血管内皮増殖因子受容体1リガンドの異なる生物学的活性の基盤

Sci. Signal., 2 July 2013
Vol. 6, Issue 282, p. ra52
[DOI: 10.1126/scisignal.2003905]

Andrey Anisimov^1*, Veli-Matti Leppänen^2*, Denis Tvorogov¹, Georgia Zarkada^1,2, Michael Jeltsch^1,2, Tanja Holopainen¹, Seppo Kaijalainen¹, and Kari Alitalo^1,2

¹ Translational Cancer Biology Program, Biomedicum Helsinki and Helsinki University Central Hospital, University of Helsinki, FIN-00014 Helsinki, Finland.
² Wihuri Research Institute, Biomedicum Helsinki, Haartmaninkatu 8, FIN-00290 Helsinki, Finland.

^* These authors contributed equally to this work.

Corresponding author. E-mail: kari.alitalo@helsinki.fi

要約：血管内皮増殖因子（VEGF）は、VEGF受容体（VEGFR）を介して血管とリンパ管の発生を調節する。VEGFRの免疫グロブリン相同ドメイン2（D2）は、リガンド結合に不可欠であり、D3はさらなる相互作用部位を提供する。VEGF-Bと胎盤成長因子（PlGF）は、高い親和性でVEGFR-1に結合するが、ほとんどの組織において、PlGFのみが血管新生作用を示す。われわれは、VEGF-Bが、他のVEGFとは異なり、高親和性結合のためにD3との相互作用を必要としないことを示す。PlGF由来のL1ループをもつVEGF-B（B-L1^P）は、VEGFR-1の活性を刺激したが、VEGF-B由来のL1ループをもつPlGF（P-L1^B）は刺激しなかった。P-L1^BやVEGF-Bと異なり、B-L1^PとPlGFは、マウス骨格筋においても血管新生作用を示した。さらに、B-L1^PはVEGFR-2にも結合し、下流のシグナル伝達を活性化させた。これらの結果により、内皮細胞でのVEGFR活性化における、L1を介したD3の相互作用の役割が立証されるとともに、VEGF-Bは高親和性VEGFR-1リガンドであるが、PlGFとは異なり、VEGFR-1の下流のシグナル伝達を効率的に誘導することはできないことが示唆される。

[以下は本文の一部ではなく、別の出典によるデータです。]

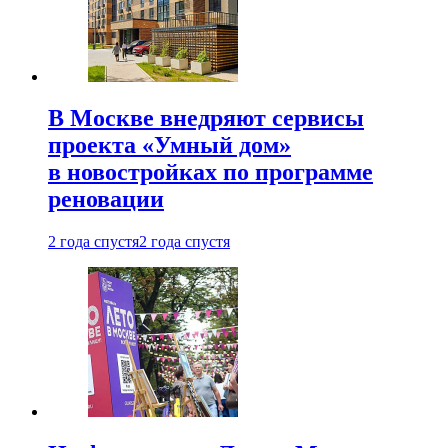
В Москве внедряют сервисы
проекта «Умный дом»
в новостройках по программе
реновации
2 года спустя
2 года спустя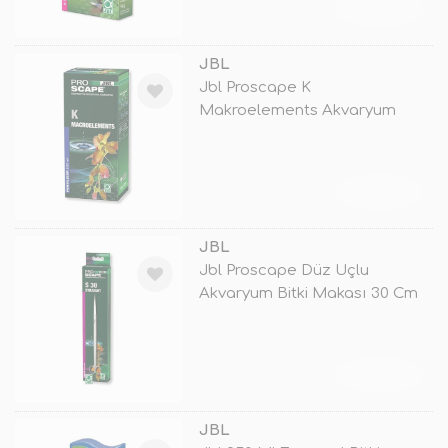
TÜKENDİ
JBL
Jbl Proscape K
Makroelements Akvaryum
Bitki Gübresi 250 Ml
TÜKENDİ
JBL
Jbl Proscape Düz Uçlu
Akvaryum Bitki Makası 30 Cm
TÜKENDİ
JBL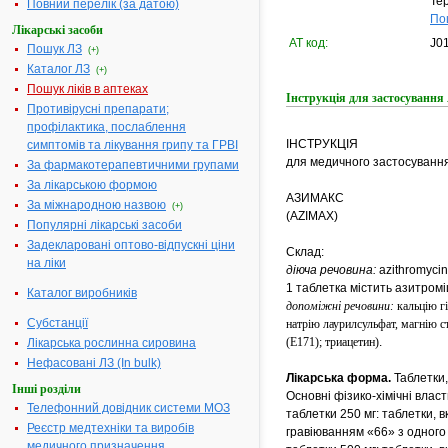
Тер
Повний перелік (за датою)
По
Лікарські засоби
АТ код:
J0
Пошук ЛЗ
(+)
Каталог ЛЗ
(+)
Пошук ліків в аптеках
Інструкція для застосуван
Противірусні препарати;
профілактика, послаблення
ІНСТРУКЦІЯ
симптомів та лікування грипу та ГРВІ
для медичного застосування
За фармакотерапевтичними групами
За лікарською формою
АЗИМАКС
За міжнародною назвою
(+)
(AZIMAX)
Популярні лікарські засоби
Задекларовані оптово-відпускні ціни
Склад:
на ліки
діюча речовина:
azithromycin
1 таблетка містить азитромі
Каталог виробників
допоміжні речовини:
кальцію г
Субстанції
натрію лаурилсульфат, магнію с
(Е171); триацетин)
.
Лікарська рослинна сировина
Нефасовані ЛЗ (In bulk)
Лікарська форма.
Таблетки,
Інші розділи
Основні фізико-хімічні власт
Телефонний довідник системи МОЗ
таблетки 250 мг: таблетки, в
Реєстр медтехніки та виробів
гравіюванням «66» з одного 
медичного призначення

A. Anisimov, V.-M. Leppänen, D. Tvorogov, G. Zarkada, M. Jeltsch, T. Holopainen, S. Kaijalainen, K. Alitalo, The Basis for the Distinct Biological Activities of Vascular Endothelial Growth Factor Receptor–1 Ligands. Sci. Signal. 6, ra52 (2013).